Durante todo o século XX o que se observou, em relação à cultura, foi um aumento da concepção de cultura como mercadoria. O tema é analisado de maneira extensa pelos autores da Escola de Frankfurt (Adorno, Horkheimer e seus seguidores), e por muitos outros de vertentes distintas (um dos mais recentes foi Mario Vargas Llosa).

A princípio, parece estranho querer ver, ainda hoje, alguma novidade na ideia de que a cultura é mercadoria. Crescemos em um mundo tão cheio desse tipo de produção e construção social que o absurdo talvez seja agora querer desvincular a cultura de seu caráter publicitário.

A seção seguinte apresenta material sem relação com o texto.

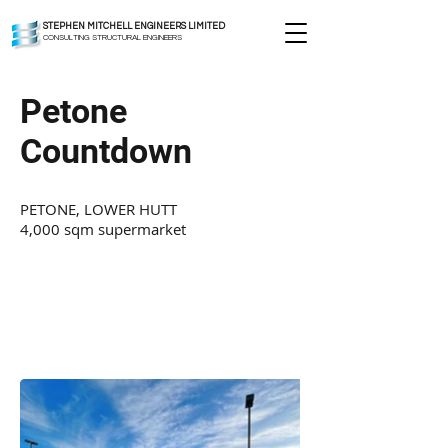
STEPHEN MITCHELL ENGINEERS LIMITED
CONSULTING STRUCTURAL ENGINEERS
Petone
Countdown
PETONE, LOWER HUTT
4,000 sqm supermarket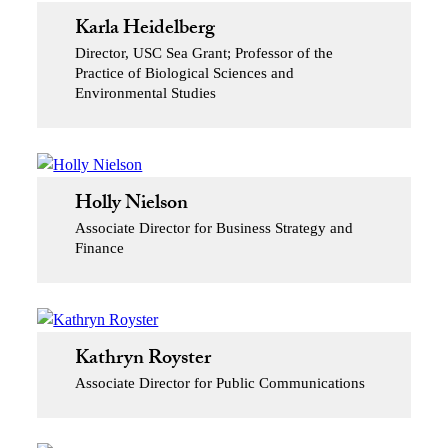
Karla Heidelberg
Director, USC Sea Grant; Professor of the
Practice of Biological Sciences and
Environmental Studies
Holly Nielson
Associate Director for Business Strategy and
Finance
Kathryn Royster
Associate Director for Public Communications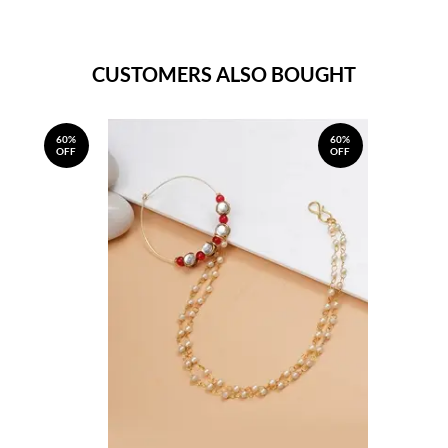
CUSTOMERS ALSO BOUGHT
60%
60%
OFF
OFF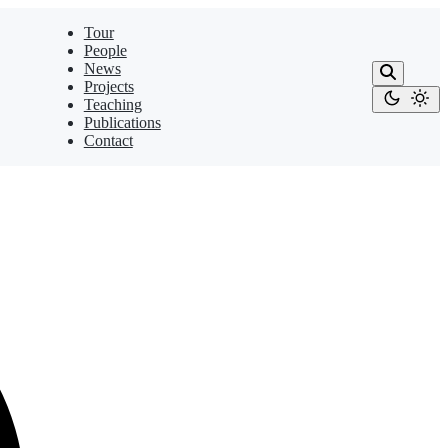
Tour
People
News
Projects
Teaching
Publications
Contact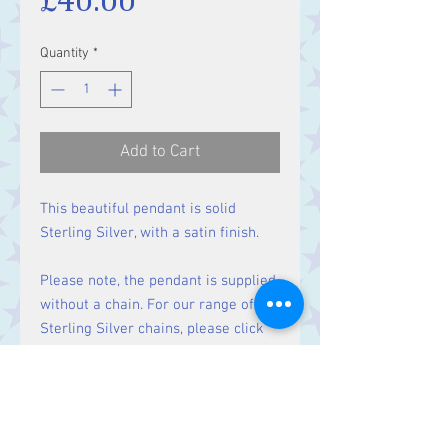
Quantity
*
Add to Cart
This beautiful pendant is solid
Sterling Silver, with a satin finish.
Please note, the pendant is supplied
without a chain. For our range of
Sterling Silver chains, please click
here
.
Size: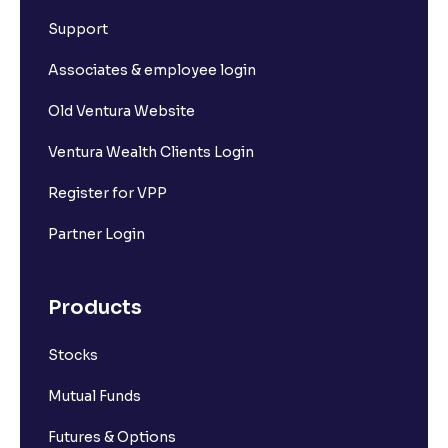
What is Short Build Up?
Support
What is Long Unwinding?
Associates & employee login
Old Ventura Website
What is Short Covering?
Ventura Wealth Clients Login
What is Implied Volatility (IV)?
Register for VPP
Partner Login
What is Option Chain?
Products
What is a ban period in options trading?
Stocks
What is Support in stock market ?
Mutual Funds
What is Resistance in stock market?
Futures & Options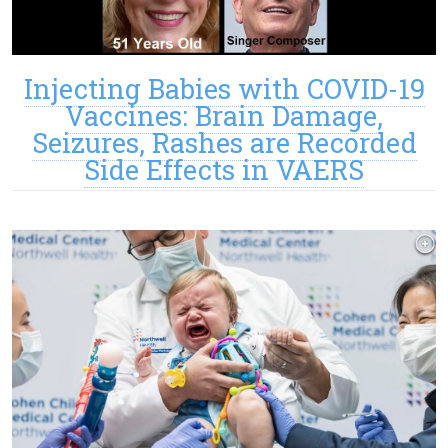
Injecting Babies with COVID-19
Vaccines: Brain Damage,
Seizures, Rashes are Recorded
Side Effects in VAERS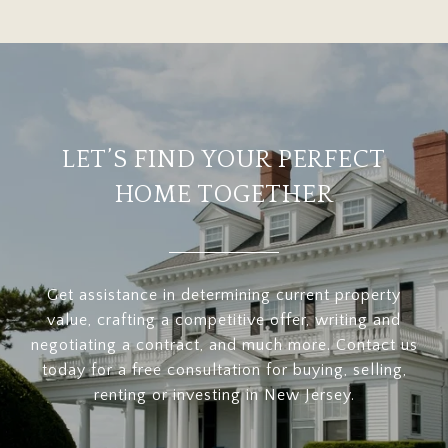
LET’S FIND YOUR PERFECT
HOME TOGETHER
Get assistance in determining current property
value, crafting a competitive offer, writing and
negotiating a contract, and much more. Contact us
today for a free consultation for buying, selling,
renting or investing in New Jersey.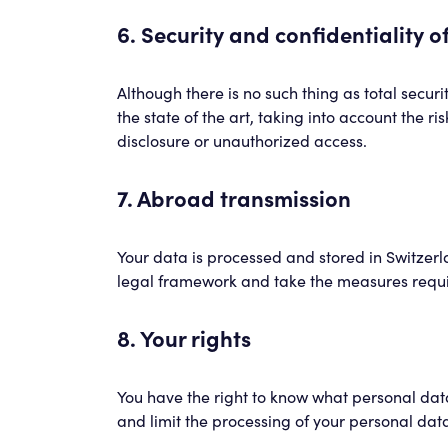
6. Security and confidentiality o
Although there is no such thing as total secu
the state of the art, taking into account the r
disclosure or unauthorized access.
7. Abroad transmission
Your data is processed and stored in Switzerl
legal framework and take the measures requi
8. Your rights
You have the right to know what personal data 
and limit the processing of your personal dat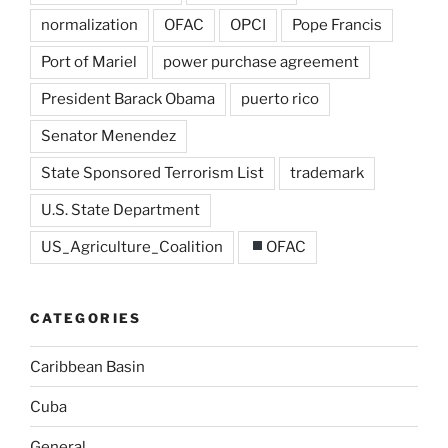
normalization
OFAC
OPCI
Pope Francis
Port of Mariel
power purchase agreement
President Barack Obama
puerto rico
Senator Menendez
State Sponsored Terrorism List
trademark
U.S. State Department
US_Agriculture_Coalition
OFAC
CATEGORIES
Caribbean Basin
Cuba
General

De qualquer forma, ainda vejo a discussão atual, porque mesmo com a globalização avançando e ocupando quase todos os lugares, oprimindo os interesses em sua versão globalitária (Cf. Milton Santos) e destruindo tudo o que se opõe à ela, ainda acho difícil dizer que o aspecto mercadológico da cultura atinge a todos. Existem comunidades que vivem em um outro tempo (de relação com o trabalho e com os interesses sociais) e existem pessoas que não se renderam ao modelo definitivo que venceu — e nos venceu — pelo cansaço.

E eu falo tudo isso estando do lado massificado. Cresci em um mundo em que fui sempre contaminado pela publicidade e não acho isso ruim. Quase toda forma de cultura que conheço é de consumo e produzida em larga escala. Mas por que teria que ser assim para todo mundo? Não precisa, não deve.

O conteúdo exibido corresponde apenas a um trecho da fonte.